He groaned and closed his eyes. "Well, well," said Mr. Puddlebox, holding his hands and patting them. "There, boy, there. You're all right now. I'm to you now, boy."
"I suppose I fainted," Mr. Wriford said. "I found it was night and the tide up to my feet. I began to drag myself. I dragged myself up and up, and the tide followed. Is it still coming?"
"You're all right now, boy," said Mr. Puddlebox. "Boy, you're all right now."
He felt a faint pressure from Mr. Wriford's hands that he held; he saw in Mr. Wriford's eyes the same message that the pressure communicated. He twisted sharply on his heels, turning with a fierce and threatening motion upon the water as one hemmed in by ever-bolder wolves might turn to drive them back.

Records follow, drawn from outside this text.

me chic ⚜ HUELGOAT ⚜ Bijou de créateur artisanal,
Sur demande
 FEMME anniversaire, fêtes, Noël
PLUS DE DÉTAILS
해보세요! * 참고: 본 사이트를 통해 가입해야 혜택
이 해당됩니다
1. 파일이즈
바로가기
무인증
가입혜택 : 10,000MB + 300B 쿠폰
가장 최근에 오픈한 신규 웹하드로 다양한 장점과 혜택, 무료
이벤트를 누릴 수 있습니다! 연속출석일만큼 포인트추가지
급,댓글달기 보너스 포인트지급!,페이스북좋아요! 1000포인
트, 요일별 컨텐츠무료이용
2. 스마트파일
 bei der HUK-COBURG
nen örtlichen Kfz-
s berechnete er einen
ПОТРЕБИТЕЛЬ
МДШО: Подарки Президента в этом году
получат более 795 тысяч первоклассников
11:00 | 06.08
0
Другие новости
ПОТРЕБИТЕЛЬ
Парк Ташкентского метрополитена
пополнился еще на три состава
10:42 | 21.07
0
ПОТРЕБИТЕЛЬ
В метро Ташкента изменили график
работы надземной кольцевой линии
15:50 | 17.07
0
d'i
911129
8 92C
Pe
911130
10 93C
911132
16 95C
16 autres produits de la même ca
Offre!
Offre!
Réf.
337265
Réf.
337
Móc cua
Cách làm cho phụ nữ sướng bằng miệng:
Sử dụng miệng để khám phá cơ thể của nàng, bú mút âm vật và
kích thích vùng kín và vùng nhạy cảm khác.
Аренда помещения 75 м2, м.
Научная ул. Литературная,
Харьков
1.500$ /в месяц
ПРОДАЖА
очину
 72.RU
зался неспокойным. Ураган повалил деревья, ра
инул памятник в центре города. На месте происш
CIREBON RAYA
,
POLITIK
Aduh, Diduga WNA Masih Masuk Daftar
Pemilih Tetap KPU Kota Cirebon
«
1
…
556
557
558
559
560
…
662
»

From where he knelt the water was almost to be touched.
II
Mr. Puddlebox got to his feet and stooped and peered within the cave. The moon silvered a patch of its inner face. It gleamed wetly. He looked to its roof. Water dripped upon his upturned face. The cave would fill, when the tide was full. He caught his breath as he realised that, looked out upon the dark, still sea, and caught his breath again. He stepped out backwards till his feet were in the water and looked up the towering cliff. It made him sick and dizzy, and he staggered a splashing step, then looked again. To the line of the indentation that had seemed like a clump of moustache upon the cave's upper lip, the cliff on either hand showed dark. Above that line its slaty hue was lighter.
That was high-water mark.
He went a step forward and stood on tiptoe. The tips of his fingers could just reach the narrow indentation—just the tips of his fingers: and sick again he went and dizzy and came down to his heels and turned and stared upon the dark, still sea.
Then he went to Mr. Wriford again and crouched beside him: took his hands and patted them and smiled at him, but did not speak.